Era agosto del 2017, in piazza Indipendenza a Roma, a pochi passi dalla stazione Termini, quando le forze dell'ordine sgomberarono centinaia di persone accampate (soprattutto eritrei) dopo essere stati mandati via una settimana prima da un palazzo occupato in via Curtatone. Le immagini raccontarono l'apocalisse di persone schiantate dagli idranti mentre dormivano, allagati con i loro pochi oggetti personali, insultati, picchiati e caricati sui mezzi della Questura. Furono tredici le persone curate da Medici Senza Frontiere per ferite e frattura da idranti e manganelli. Se dovessimo trovare un seme per ciò che è accaduto nella notte in via Cardinal Capranica forse dovremmo tornare a quel giorno nero di due anni fa, quando i poveri sgomberati fecero meno rumore (e forse perfino un po' di soddisfazione) perché avevano la pelle scura e venivano da lontano. Le barricate in fiamme, gli idranti e le cariche di oggi sono la naturale e feroce prosecuzione di una guerra ai poveri che il ministro Salvini si è trovato a raccogliere in eredità. E questo governo, si sa, disprezza i poveri e i disperati tanto da volerli disperdere, nascondere, perseguitare non potendoli seppellire.
Solo che qui, in via Capranica, le persone sono 300 e 80 sono bambini, tra cui italiani. E così chi ha sputato un po' di bieco razzismo per i fatti di piazza Indipendenza ora non può che assistere senza sgomento a una guerra che solo per utilità è stata raccontata come "prima gli italiani!" e invece è una repressione degli ultimi perché non rovinino l'appetito ai passanti, perché non mettano in crisi il buonsenso comune e perché non possano infestare la facciata di chi ci vorrebbe tutti felici, tutti soddisfatti, tutti realizzati, tutti accoglienti. E forse sarà anche per questo che l'ennesima operazione di facciata non ha concesso ai giornalisti di avvicinarsi troppo e di compiere il proprio dovere di cronisti: assistere allo Stato che assedia settanta famiglie asserragliate sul tetto di una scuola abbandonata con i bambini in lacrime è un'immagine di cui ci si può vantare nei tweet solo se non si vedono le lacrime.

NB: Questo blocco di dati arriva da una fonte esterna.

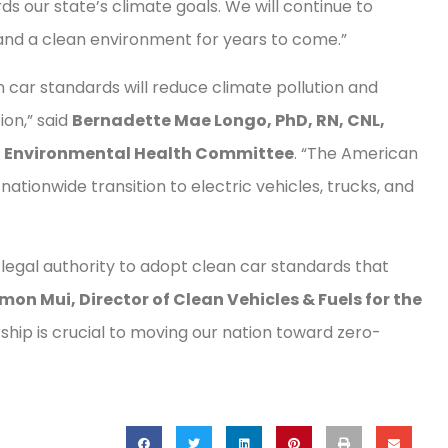
s our state’s climate goals. We will continue to
 and a clean environment for years to come.”
 car standards will reduce climate pollution and
ion,” said
Bernadette Mae Longo, PhD, RN, CNL,
n Environmental Health Committee
. “The American
nationwide transition to electric vehicles, trucks, and
egal authority to adopt clean car standards that
mon Mui, Director of Clean Vehicles & Fuels for the
rship is crucial to moving our nation toward zero-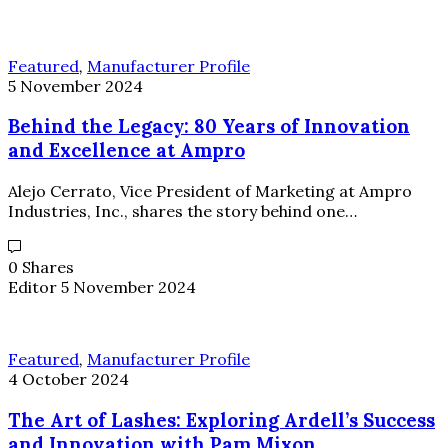
Featured
,
Manufacturer Profile
5 November 2024
Behind the Legacy: 80 Years of Innovation
and Excellence at Ampro
Alejo Cerrato, Vice President of Marketing at Ampro
Industries, Inc., shares the story behind one…
0 Shares
Editor
5 November 2024
Featured
,
Manufacturer Profile
4 October 2024
The Art of Lashes: Exploring Ardell’s Success
and Innovation with Pam Mixon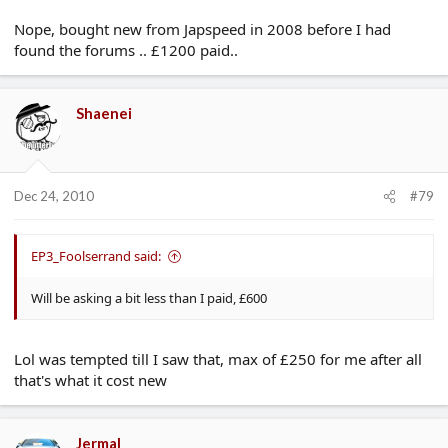
Nope, bought new from Japspeed in 2008 before I had
found the forums .. £1200 paid..
Shaenei
Dec 24, 2010
#79
EP3_Foolserrand said:
Will be asking a bit less than I paid, £600
Lol was tempted till I saw that, max of £250 for me after all
that's what it cost new
Jermal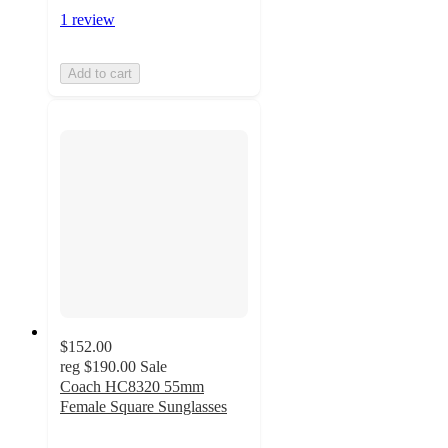
1 review
Add to cart
$152.00
reg
$190.00
Sale
Coach HC8320 55mm
Female Square Sunglasses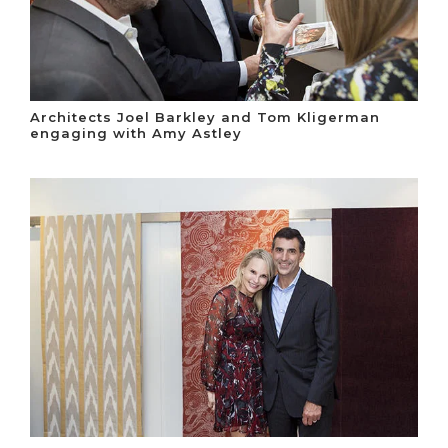
Architects Joel Barkley and Tom Kligerman
engaging with Amy Astley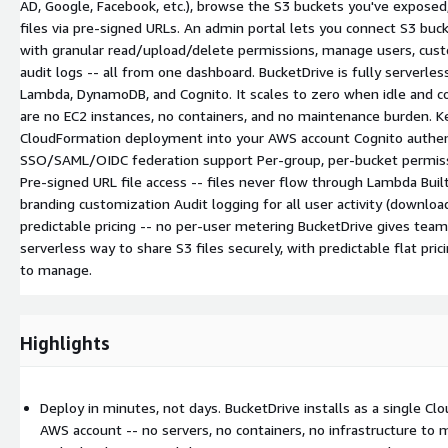
AD, Google, Facebook, etc.), browse the S3 buckets you've expose
files via pre-signed URLs. An admin portal lets you connect S3 buc
with granular read/upload/delete permissions, manage users, cust
audit logs -- all from one dashboard. BucketDrive is fully serverles
Lambda, DynamoDB, and Cognito. It scales to zero when idle and c
are no EC2 instances, no containers, and no maintenance burden. Ke
CloudFormation deployment into your AWS account Cognito authen
SSO/SAML/OIDC federation support Per-group, per-bucket permissi
Pre-signed URL file access -- files never flow through Lambda Buil
branding customization Audit logging for all user activity (downloads
predictable pricing -- no per-user metering BucketDrive gives teams
serverless way to share S3 files securely, with predictable flat pric
to manage.
Highlights
Deploy in minutes, not days. BucketDrive installs as a single Cl
AWS account -- no servers, no containers, no infrastructure to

Del resto è ciò che si prova a scrivere da mesi: continuare a sperare che la guerra agli ultimi possa essere un sollievo per i penultimi è una soddisfazione breve e pericolosa poiché inevitabilmente poi accadrà che la ferocia finisca per toccare anche noi. Magari di striscio, ma prima o poi arriva. I poveri fanno paura, loro con la loro cenciosa e esibita povertà, perché non avendo niente sono lo specchio che riflette l'immagine di quello che siamo noi. Se davvero il modo in cui accogliamo gli ultimi è il termometro della nostra democrazia allora bisognerebbe tenerle a mente le immagini di questa giornata, ricordarsele bene, tenere a memoria, raccontarle in giro, tenerle per i nostri figli.